You may recognise Zukiswa Rantho as the chairperson of Parliament’s Eskom Inquiry, but before she became an ANC MP Rantho was a teacher and cut her teeth as a shop steward in the South African Democratic Teachers Union.
Fin24 spoke to Rantho after the Eskom Inquiry wrapped up, at the time Rantho had received final submissions from the public and the committee was compiling a report of the evidence they collected. Rantho had received telephonic threats relating to the inquiry, but said that the police informed her they had tracked down the person who called her, as the caller had not tried to hide the number.
Apart from the challenges of chairing the inquiry, Rantho shared more of her upbringing and journey to Parliament. Born in Jansenville in the Eastern Cape, Rantho said that the town is so small and if you asked for the Kulas (her maiden name) you will find her parents hand her family. “That is the only Kula family.”
Rantho’s political career started in 1976, when she was still a pupil. Teaching time was often disrupted by political developments, she recalled. She eventually matriculated at the Nathaniel Pamla High School in the Bantu State Ciskei. “I joined the ANC Youth league as a member of a branch called Jansenville Youth or JAYCO. And I was serving on the education desk of the ANC Youth League.”
Her interest in the student movement picked up while she was completing her teaching diploma in the 1980s. She later joined the ANC Women’s league after getting married.
Rantho said her move from teaching to politics happened naturally. “It was just a natural thing that happens. You could see what was happening outside and you got involved, by virtue of being in that community.”
Rantho then swiftly moved up the ranks from sitting on branches to provincial leadership. She was elected as an MP in 2009 and is now part of the portfolio committee on public enterprises.
In Rantho’s experience, South Africans are engaged with what’s happening in Parliament. “They will ask you on Parliament issues when they meet you. They will even ask you about a committee that you don’t serve in,” she said. “People really have interest and they need to have interest because Parliament passes laws. Parliament passes budgets.”
People were also interested in the Eskom Inquiry, because Eskom was turning off the lights at municipalities which do not pay, she explained.
“If there was no corruption within the entity, would we find ourselves in the positions that we are in now - like having an inquiry into Eskom?”
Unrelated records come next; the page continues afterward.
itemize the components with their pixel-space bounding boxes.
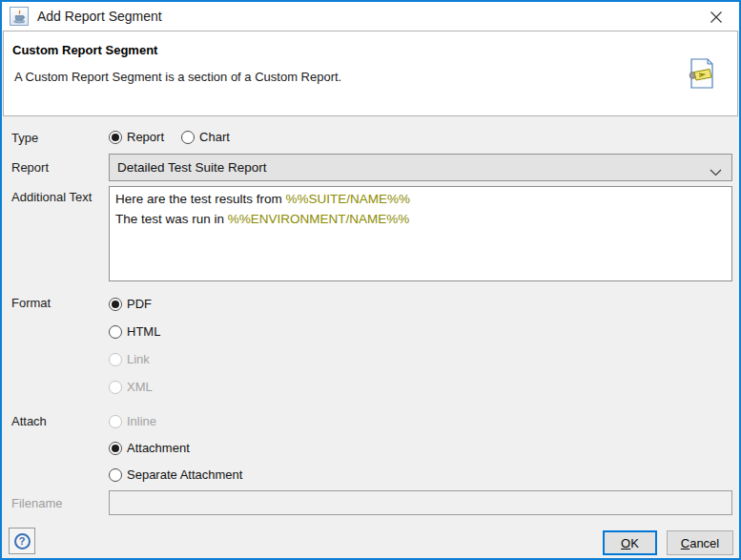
- filename-label: Filename: [11, 496, 62, 510]
- attach-attachment-row: Attachment: [109, 441, 190, 455]
- ok-button[interactable]: OK: [603, 530, 657, 555]
- report-dropdown[interactable]: Detailed Test Suite Report: [109, 154, 732, 181]
- attach-attachment-radio-label: Attachment: [127, 441, 190, 455]
- format-html-radio[interactable]: HTML: [109, 324, 160, 339]
- chevron-down-icon: [710, 165, 722, 179]
- attach-inline-radio-label: Inline: [127, 414, 156, 428]
- format-xml-row: XML: [109, 380, 153, 394]
- format-link-row: Link: [109, 352, 150, 366]
- radio-circle-icon: [109, 298, 122, 311]
- report-dropdown-value: Detailed Test Suite Report: [117, 160, 267, 175]
- radio-circle-icon: [109, 325, 122, 339]
- format-pdf-row: PDF: [109, 297, 152, 311]
- radio-circle-icon: [109, 381, 122, 394]
- title-bar[interactable]: Add Report Segment: [2, 2, 739, 31]
- radio-circle-icon: [109, 353, 122, 366]
- format-pdf-radio[interactable]: PDF: [109, 297, 152, 311]
- radio-circle-icon: [109, 442, 122, 455]
- type-report-radio-label: Report: [127, 130, 164, 144]
- radio-circle-icon: [181, 131, 195, 144]
- attach-label: Attach: [11, 414, 47, 428]
- format-link-radio: Link: [109, 352, 150, 366]
- report-segment-document-icon: [684, 56, 718, 94]
- java-cup-icon: [10, 7, 29, 26]
- header-title: Custom Report Segment: [12, 43, 157, 57]
- cancel-button-label: Cancel: [681, 536, 719, 550]
- additional-text-line: Here are the test results from %%SUITE/N…: [115, 189, 726, 209]
- dialog-header-panel: Custom Report Segment A Custom Report Se…: [3, 31, 738, 116]
- report-label: Report: [11, 160, 49, 175]
- help-button[interactable]: ?: [9, 528, 35, 554]
- filename-field: [109, 490, 732, 515]
- add-report-segment-dialog: Add Report Segment Custom Report Segment…: [0, 0, 741, 560]
- attach-attachment-radio[interactable]: Attachment: [109, 441, 190, 455]
- ok-button-label: OK: [621, 536, 639, 550]
- type-label: Type: [11, 131, 38, 145]
- window-title: Add Report Segment: [37, 9, 162, 24]
- help-icon: ?: [14, 533, 31, 550]
- format-link-radio-label: Link: [127, 352, 150, 366]
- header-description: A Custom Report Segment is a section of …: [14, 70, 341, 84]
- type-chart-radio-label: Chart: [199, 130, 230, 144]
- format-pdf-radio-label: PDF: [127, 297, 152, 311]
- format-label: Format: [11, 296, 51, 310]
- attach-separate-attachment-radio-label: Separate Attachment: [127, 467, 242, 482]
- type-radio-group: Report Chart: [109, 130, 230, 144]
- radio-circle-icon: [109, 468, 122, 482]
- variable-token: %%ENVIRONMENT/NAME%%: [228, 212, 410, 226]
- format-html-radio-label: HTML: [127, 324, 160, 339]
- radio-circle-icon: [109, 131, 122, 144]
- cancel-button[interactable]: Cancel: [667, 530, 733, 555]
- additional-text-line: The test was run in %%ENVIRONMENT/NAME%%: [115, 209, 726, 229]
- format-xml-radio-label: XML: [127, 380, 153, 394]
- type-report-radio[interactable]: Report: [109, 130, 164, 144]
- attach-inline-row: Inline: [109, 414, 156, 428]
- format-xml-radio: XML: [109, 380, 153, 394]
- additional-text-label: Additional Text: [11, 190, 92, 204]
- additional-text-area[interactable]: Here are the test results from %%SUITE/N…: [109, 186, 732, 281]
- variable-token: %%SUITE/NAME%%: [286, 192, 411, 206]
- format-html-row: HTML: [109, 324, 160, 339]
- type-chart-radio[interactable]: Chart: [181, 130, 230, 144]
- attach-separate-attachment-radio[interactable]: Separate Attachment: [109, 467, 242, 482]
- attach-separate-row: Separate Attachment: [109, 467, 242, 482]
- attach-inline-radio: Inline: [109, 414, 156, 428]
- close-icon[interactable]: [701, 6, 731, 29]
- radio-circle-icon: [109, 415, 122, 428]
Rantho said that the most important message South Africans must take from the inquiry is that corruption is evil. Secondly, in their places of employment they should not be corrupt and that their rights should never be at the expense of others'rights. “There is no right in corruption,” she emphasised.
Chairing the inquiry cost Rantho a few friendships. “I lost some of my friends who do not see that what I am doing as helping the country. Instead they see it as being promoting white monopoly capital.” But similarly many others have encouraged her for what she is doing.
Rantho said she likes to balance the pressure of her job by including time to meet with friends and family. “I like socialising,” she said. “Sometimes when I get to their houses and if they are watching the inquiry- I would ask them to switch off the TV. Then we would interact with ordinary things on the ground.”
As for the lessons she’s learned in her political career, Rantho said that with every step you take, someone is watching you. “Somehow you have an influence – whether bad or good,” she said.
“I try my best to be an ordinary South African… but people will remind me every now and then, wherever I am they will remind me of my work.”